**EXERCISE DETAILS:**
In your copy, each record should read exactly as it does below, and no pictures should be present.

#####

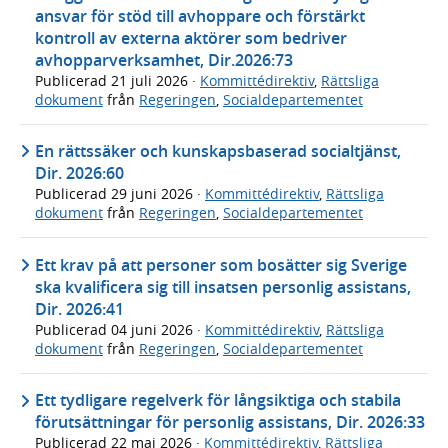
ansvar för stöd till avhoppare och förstärkt
kontroll av externa aktörer som bedriver
avhopparverksamhet, Dir.2026:73
Publicerad
21 juli 2026
·
Kommittédirektiv
,
Rättsliga
dokument
från
Regeringen
,
Socialdepartementet
En rättssäker och kunskapsbaserad socialtjänst,
Dir. 2026:60
Publicerad
29 juni 2026
·
Kommittédirektiv
,
Rättsliga
dokument
från
Regeringen
,
Socialdepartementet
Ett krav på att personer som bosätter sig Sverige
ska kvalificera sig till insatsen personlig assistans,
Dir. 2026:41
Publicerad
04 juni 2026
·
Kommittédirektiv
,
Rättsliga
dokument
från
Regeringen
,
Socialdepartementet
Ett tydligare regelverk för långsiktiga och stabila
förutsättningar för personlig assistans, Dir. 2026:33
Publicerad
22 maj 2026
·
Kommittédirektiv
,
Rättsliga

#####

**EXERCISE RESULT:**
ansvar för stöd till avhoppare och förstärkt
kontroll av externa aktörer som bedriver
avhopparverksamhet, Dir.2026:73
Publicerad
21 juli 2026
·
Kommittédirektiv
,
Rättsliga
dokument
från
Regeringen
,
Socialdepartementet
En rättssäker och kunskapsbaserad socialtjänst,
Dir. 2026:60
Publicerad
29 juni 2026
·
Kommittédirektiv
,
Rättsliga
dokument
från
Regeringen
,
Socialdepartementet
Ett krav på att personer som bosätter sig Sverige
ska kvalificera sig till insatsen personlig assistans,
Dir. 2026:41
Publicerad
04 juni 2026
·
Kommittédirektiv
,
Rättsliga
dokument
från
Regeringen
,
Socialdepartementet
Ett tydligare regelverk för långsiktiga och stabila
förutsättningar för personlig assistans, Dir. 2026:33
Publicerad
22 maj 2026
·
Kommittédirektiv
,
Rättsliga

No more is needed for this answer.